A growing body of evidence suggests that complementary approaches help to manage some painful conditions. The Standing Rock Opioid Steering Committee hosted a pain summit in North Dakota in April designed to share positive information and alternative traditional medicines as healthier alternatives to managing pain and addressing addictions within their communities. The event was a collaborative effort between several Standing Rock Tribal programs, Partnership to Advance Tribal Health (PATH) and IHS staff.
Local experts, including the Elders Preservation Council and Standing Rock Youth Council, partnered with external experts to address a wide variety of topics, including:
- Links/bridges between youth and elders
- Traditional and holistic views of health
- Positive coping skills
- Traditional medicines and uses
- Tai Chi Easy
- Syringe exchange program
- Narcan training (Narcan was given to those trained)

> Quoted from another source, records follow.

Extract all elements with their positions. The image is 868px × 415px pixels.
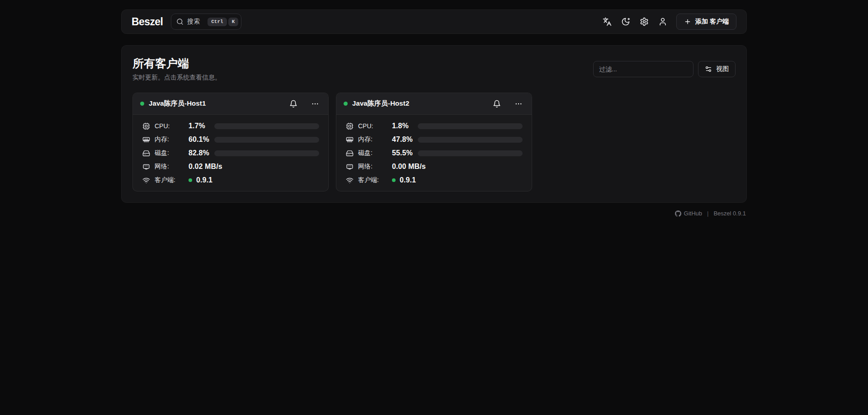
cpu-meter — [214, 123, 319, 129]
moon-star-icon — [621, 17, 630, 26]
wifi-icon — [142, 177, 150, 184]
top-navigation-bar: Beszel 搜索 Ctrl K — [121, 9, 747, 34]
beszel-logo: Beszel — [132, 16, 163, 28]
user-icon — [658, 17, 667, 26]
kbd-ctrl: Ctrl — [208, 18, 226, 26]
bell-icon — [493, 100, 501, 108]
system-card-body: CPU: 1.8% 内存: 47.8% 磁盘: — [336, 115, 532, 191]
memory-icon — [142, 136, 150, 144]
search-button[interactable]: 搜索 Ctrl K — [171, 14, 241, 30]
status-dot — [344, 102, 348, 106]
github-icon — [675, 210, 681, 217]
disk-icon — [142, 149, 150, 157]
disk-label: 磁盘: — [155, 149, 189, 157]
cpu-label: CPU: — [155, 122, 189, 130]
ethernet-icon — [346, 163, 354, 171]
cpu-icon — [142, 122, 150, 130]
wifi-icon — [346, 177, 354, 184]
agent-label: 客户端: — [155, 176, 189, 184]
footer-version: Beszel 0.9.1 — [713, 210, 746, 217]
agent-row: 客户端: 0.9.1 — [142, 173, 319, 187]
sliders-icon — [705, 65, 712, 73]
panel-title-block: 所有客户端 实时更新。点击系统查看信息。 — [132, 56, 221, 82]
disk-icon — [346, 149, 354, 157]
agent-status-dot — [392, 178, 396, 182]
network-label: 网络: — [358, 163, 392, 171]
disk-row: 磁盘: 82.8% — [142, 146, 319, 160]
add-system-button[interactable]: 添加 客户端 — [676, 14, 736, 30]
add-system-label: 添加 客户端 — [695, 18, 729, 26]
github-link[interactable]: GitHub — [675, 210, 702, 217]
systems-panel: 所有客户端 实时更新。点击系统查看信息。 视图 Java陈序员-Host1 — [121, 45, 747, 203]
search-label: 搜索 — [187, 18, 200, 26]
disk-row: 磁盘: 55.5% — [345, 146, 523, 160]
page-title: 所有客户端 — [132, 56, 221, 70]
panel-header: 所有客户端 实时更新。点击系统查看信息。 视图 — [132, 56, 736, 82]
disk-meter — [418, 150, 523, 156]
memory-value: 60.1% — [189, 135, 214, 144]
panel-controls: 视图 — [593, 61, 736, 77]
view-options-button[interactable]: 视图 — [698, 61, 736, 77]
memory-row: 内存: 47.8% — [345, 133, 523, 146]
ellipsis-icon — [514, 100, 523, 108]
cpu-meter — [418, 123, 523, 129]
system-card-header: Java陈序员-Host1 — [133, 93, 328, 115]
agent-label: 客户端: — [358, 176, 392, 184]
memory-label: 内存: — [155, 135, 189, 144]
system-name: Java陈序员-Host1 — [149, 99, 206, 108]
network-row: 网络: 0.02 MB/s — [142, 160, 319, 173]
gear-icon — [640, 17, 649, 26]
agent-version: 0.9.1 — [400, 176, 416, 184]
ellipsis-icon — [311, 100, 319, 108]
system-name: Java陈序员-Host2 — [352, 99, 409, 108]
disk-value: 82.8% — [189, 149, 214, 157]
github-label: GitHub — [684, 210, 702, 217]
alerts-button[interactable] — [287, 97, 300, 111]
page-footer: GitHub | Beszel 0.9.1 — [121, 210, 747, 217]
agent-row: 客户端: 0.9.1 — [345, 173, 523, 187]
bell-icon — [289, 100, 297, 108]
memory-value: 47.8% — [392, 135, 418, 144]
cpu-row: CPU: 1.7% — [142, 119, 319, 133]
translate-icon — [603, 17, 612, 26]
cpu-icon — [346, 122, 354, 130]
filter-input[interactable] — [593, 61, 693, 77]
settings-button[interactable] — [636, 14, 652, 30]
system-cards: Java陈序员-Host1 CP — [132, 93, 736, 191]
footer-separator: | — [707, 210, 708, 217]
network-value: 0.00 MB/s — [392, 163, 426, 171]
memory-icon — [346, 136, 354, 144]
memory-label: 内存: — [358, 135, 392, 144]
cpu-value: 1.7% — [189, 122, 214, 130]
system-card-body: CPU: 1.7% 内存: 60.1% 磁盘: — [133, 115, 328, 191]
search-icon — [176, 18, 184, 25]
kbd-k: K — [228, 18, 239, 26]
agent-value: 0.9.1 — [189, 176, 212, 184]
user-menu-button[interactable] — [655, 14, 671, 30]
system-card[interactable]: Java陈序员-Host2 CP — [336, 93, 532, 191]
more-actions-button[interactable] — [512, 97, 525, 111]
memory-meter — [418, 137, 523, 143]
system-card[interactable]: Java陈序员-Host1 CP — [132, 93, 329, 191]
more-actions-button[interactable] — [308, 97, 322, 111]
disk-meter — [214, 150, 319, 156]
plus-icon — [684, 18, 691, 25]
network-row: 网络: 0.00 MB/s — [345, 160, 523, 173]
alerts-button[interactable] — [490, 97, 504, 111]
view-options-label: 视图 — [716, 65, 729, 73]
memory-row: 内存: 60.1% — [142, 133, 319, 146]
agent-version: 0.9.1 — [196, 176, 212, 184]
topbar-actions — [599, 14, 671, 30]
language-button[interactable] — [599, 14, 615, 30]
cpu-value: 1.8% — [392, 122, 418, 130]
cpu-row: CPU: 1.8% — [345, 119, 523, 133]
system-card-header: Java陈序员-Host2 — [336, 93, 532, 115]
page-subtitle: 实时更新。点击系统查看信息。 — [132, 74, 221, 82]
disk-value: 55.5% — [392, 149, 418, 157]
theme-toggle-button[interactable] — [618, 14, 634, 30]
network-label: 网络: — [155, 163, 189, 171]
status-dot — [140, 102, 144, 106]
network-value: 0.02 MB/s — [189, 163, 222, 171]
ethernet-icon — [142, 163, 150, 171]
agent-status-dot — [189, 178, 192, 182]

- IHS pain management initiatives
- Strengths/Weaknesses/Opportunities/Threats (SWOT) Analysis of communities
- Massage therapy
Tasha Peltier, MPH, Great Plains QIN Quality Improvement Specialist, working with the PATH program, is a member of the Standing Rock Opioid Steering Committee. Peltier stated, “This was a much-needed event for our communities. The opioid crisis is real and has affected many of us directly. Bringing community members together to learn from experts, build a support system and talk honestly about this topic is setting us on a solid path to reduce opioid addiction and deaths while reviving our cultural knowledge. There is still a lot of work to be done, but this is a huge step in the right direction.”
Other attendees at the event shared their thoughts on social media:
“On behalf of the SRST Tribal Health Administration…I would like to say Wopida Tanka (a big thank you) to the Standing Rock Sioux Tribe Opioid Steering Committee for the AWESOME job on the two-day gathering that was held! This is TOUGH for elders and communities to understand but the HARD TRUTH is drugs are on our reservation, we have an opioid epidemic in Indian Country and needles are and have been SHARED.” [Statement was in reference to the importance of harm reduction efforts such as the syringe exchange program provided by Custer Health.]
~ Margaret Gates, Standing Rock Tribal Health Director
“Today, I spoke at the Awánič’iglaka (To Take Care of One’s Own Health) Conference on Standing Rock! I gave a talk on ‘Traditional Medicines to Treat and Manage Pain.’ This is something so near and dear to my heart, because I have seen lives ruined and wasted as a result of the opioid crisis…lives of people I love so dearly.”
~Linda Black Elk, Ethnobotany instructor at Sitting Bull College
“Today was the last day of our Awáŋič’igaka (to care for one’s own health) summit and it was amazing! We had amazing presenters and speakers and the people who were there were meant to be there. We’re all ancestors in training and we all have the power to create healthier, safer, thriving, Lakota/Dakota speaking, Traditional plant eating, powerful communities.”
~Alayna Eagle Shield, Standing Rock Health Education Director
“I was inspired to get trained on this [Narcan training] by a friend who was able to save a stranger’s life a few years ago because she had Narcan and training.”